Les avocats de Mountaga Tall rappellent que « l’enlèvement et la séquestration constituent », dans la loi malienne, « des infractions graves » et que l’État est censé être « le garant de la sécurité » sur le territoire. Or, depuis son enlèvement le 3 mai, les autorités judiciaires n’ont fourni « aucune information à la famille » de Mountaga Tall, ni « sur les recherches qui leur incombent », ni sur d’éventuelles poursuites pénales.
Mountaga Tall est avocat, statut qui implique certaines obligations de procédure, mais à ce jour ses avocats expliquent que ni le procureur général, ni le président de la chambre de l’instruction n’ont donné leur autorisation pour que des poursuites soient initiées à son encontre, et que le bâtonnier n’a pas été consulté. Le non-respect de ces obligations entraîne, selon les règles de l’Union économique et monétaire ouest-africaine (Uemoa), « la nullité de toutes les poursuites contre un avocat ».
Les conseils de Mountaga Tall soulignent d’ailleurs que même le Burkina Faso voisin, allié du Mali au sein de l’AES (Alliance des États du Sahel), a respecté ce principe le mois dernier lorsque la Cour d’appel de Fada N’Gourma a annulé les poursuites initiées contre l’avocat Sampebre Arno.
Dispositif international de défense des droits de l’homme
En résumé, depuis plus d’un mois, personne ne sait où et dans quelles conditions est détenu Mountaga Tall, et aucune instance officielle malienne n’a fourni la moindre réponse ni enclenché la moindre procédure : un constat qui vaut d’ailleurs pour les autres militants prodémocratie, militaires et religieux enlevés dans les mêmes conditions ces dernières semaines.

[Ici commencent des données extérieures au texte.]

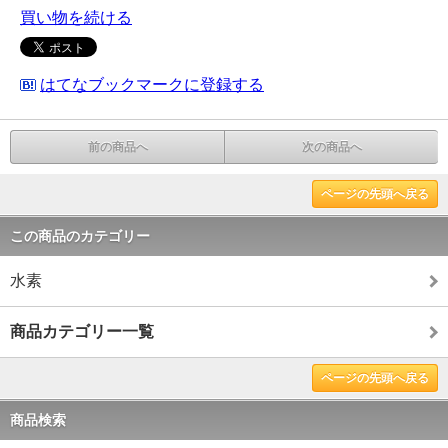
買い物を続ける
はてなブックマークに登録する
前の商品へ
次の商品へ
ページの先頭へ戻る
この商品のカテゴリー
水素
商品カテゴリー一覧
ページの先頭へ戻る
商品検索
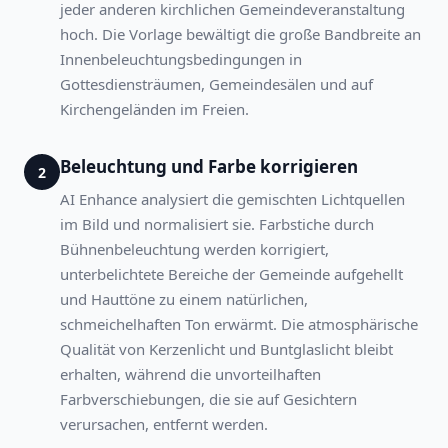
jeder anderen kirchlichen Gemeindeveranstaltung
hoch. Die Vorlage bewältigt die große Bandbreite an
Innenbeleuchtungsbedingungen in
Gottesdiensträumen, Gemeindesälen und auf
Kirchengeländen im Freien.
Beleuchtung und Farbe korrigieren
2
AI Enhance analysiert die gemischten Lichtquellen
im Bild und normalisiert sie. Farbstiche durch
Bühnenbeleuchtung werden korrigiert,
unterbelichtete Bereiche der Gemeinde aufgehellt
und Hauttöne zu einem natürlichen,
schmeichelhaften Ton erwärmt. Die atmosphärische
Qualität von Kerzenlicht und Buntglaslicht bleibt
erhalten, während die unvorteilhaften
Farbverschiebungen, die sie auf Gesichtern
verursachen, entfernt werden.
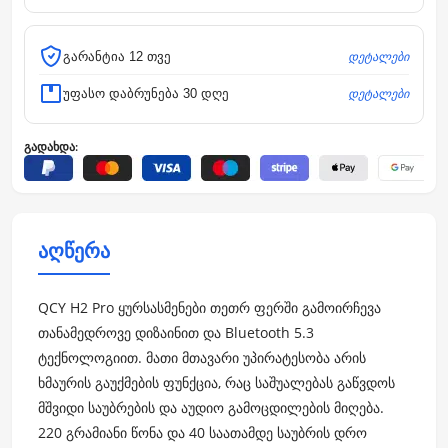
დეტალები
გარანტია 12 თვე
დეტალები
უფასო დაბრუნება 30 დღე
გადახდა:
აღწერა
QCY H2 Pro ყურსასმენები თეთრ ფერში გამოირჩევა
თანამედროვე დიზაინით და Bluetooth 5.3
ტექნოლოგიით. მათი მთავარი უპირატესობა არის
ხმაურის გაუქმების ფუნქცია, რაც საშუალებას გაწვდოს
მშვიდი საუბრების და აუდიო გამოცდილების მიღება.
220 გრამიანი წონა და 40 საათამდე საუბრის დრო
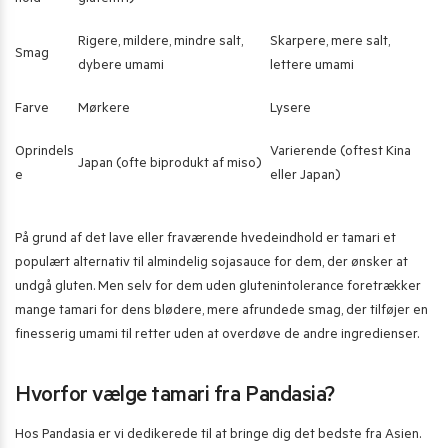
Rigere, mildere, mindre salt,
Skarpere, mere salt,
Smag
dybere umami
lettere umami
Farve
Mørkere
Lysere
Oprindels
Varierende (oftest Kina
Japan (ofte biprodukt af miso)
e
eller Japan)
På grund af det lave eller fraværende hvedeindhold er tamari et
populært alternativ til almindelig sojasauce for dem, der ønsker at
undgå gluten. Men selv for dem uden glutenintolerance foretrækker
mange tamari for dens blødere, mere afrundede smag, der tilføjer en
finesserig umami til retter uden at overdøve de andre ingredienser.
Hvorfor vælge tamari fra Pandasia?
Hos Pandasia er vi dedikerede til at bringe dig det bedste fra Asien.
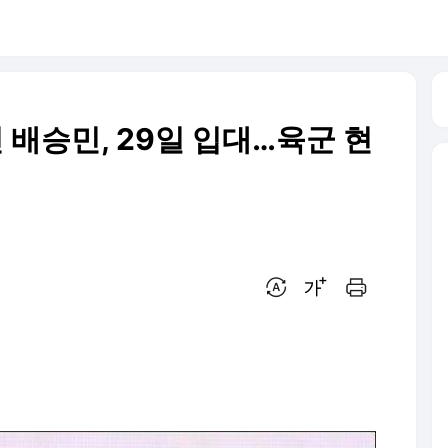
 배승민, 29일 입대…육군 현
번역 설정
글씨크기 조절하기
인쇄하기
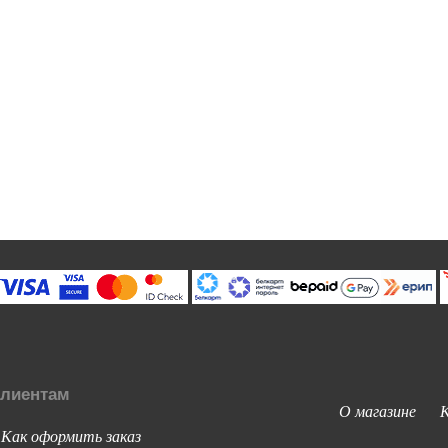
лиентам
О магазине
Как оформить заказ
-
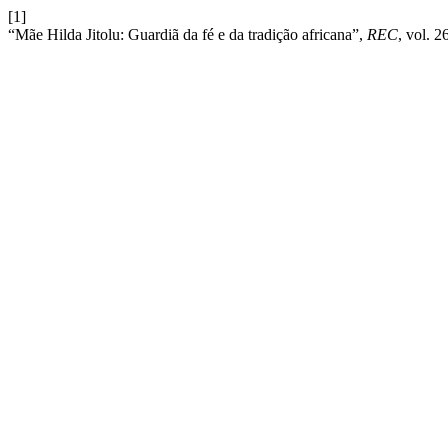
[1]
“Mãe Hilda Jitolu: Guardiã da fé e da tradição africana”,
REC
, vol. 2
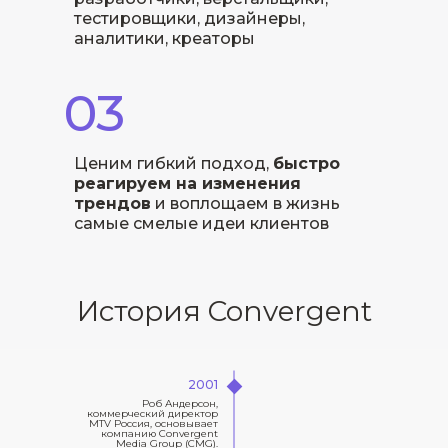
тестировщики, дизайнеры,
аналитики, креаторы
03
Ценим гибкий подход,
быстро
реагируем на изменения
трендов
и воплощаем в жизнь
самые смелые идеи клиентов
История Convergent
200
1
Роб Андерсон,
коммерческий директор
MTV Россия, основывает
компанию Convergent
Media Group (CMG).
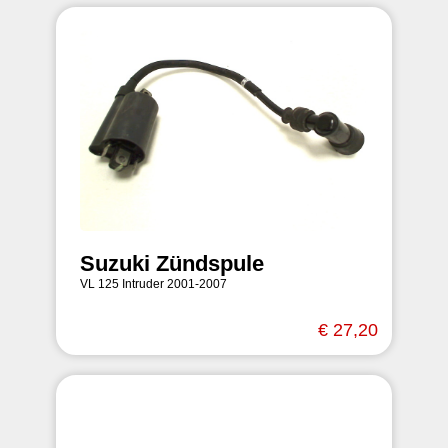
Suzuki Zündspule
VL 125 Intruder 2001-2007
€ 27,20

Pour cette raison, les avocats de Mountaga Tall « se voient dans l’obligation de faire recours au dispositif international de défense des droits de l’homme », écrivent-ils : le « dispositif africain » – à savoir la Cour africaine des droits de l’homme – et « le système des Nations unies », précisément le Comité des disparitions forcées. Ces instances seront saisies dans les jours qui viennent.
Etouffer des voix critiques
Après Maître Mountaga Tall, l’un de ses fils a été enlevé, victime d’un « faux rendez-vous » organisé par ses ravisseurs. Youssouf Daba Diawara, proche de l’imam Mahmoud Dicko, Moussa Djiré, homme politique engagé pour la défense de la démocratie, ont également été enlevés par la sécurité d’État ces dernières semaines. D’autres enlèvements ont été rapportés à RFI, dont celui d’une personnalité politique connue. Conformément à la volonté exprimée par son entourage, RFI ne révèle pas son identité.
Le nombre total des personnes victimes de ces enlèvements n’est pas connu, au moins une dizaine, sans doute plus.
Juste avant l’enlèvement de Mountaga Tall, dans un communiqué publié le 1er mai, la justice militaire avait indiqué enquêter sur des soupçons de complicité lors des « attaques terroristes survenues le 25 avril », précisant que « certains hommes politiques » étaient concernées. Toutefois, depuis, aucun lien n’a été fait officiellement, ni par les autorités politiques, ni par les autorités judiciaires, entre cette enquête et ces enlèvements qui, en tout état de cause, sont illégaux et semblent davantage destinés à étouffer des voix critiques qu’à lutter contre les groupes armés.
Dans leur communiqué, les avocats de Mountaga Tall rappellent que « la justice, la sécurité et le respect des droits de l’homme ne sont pas l’affaire d’un temps, mais la meilleure garantie de tous les temps pour tout le monde ».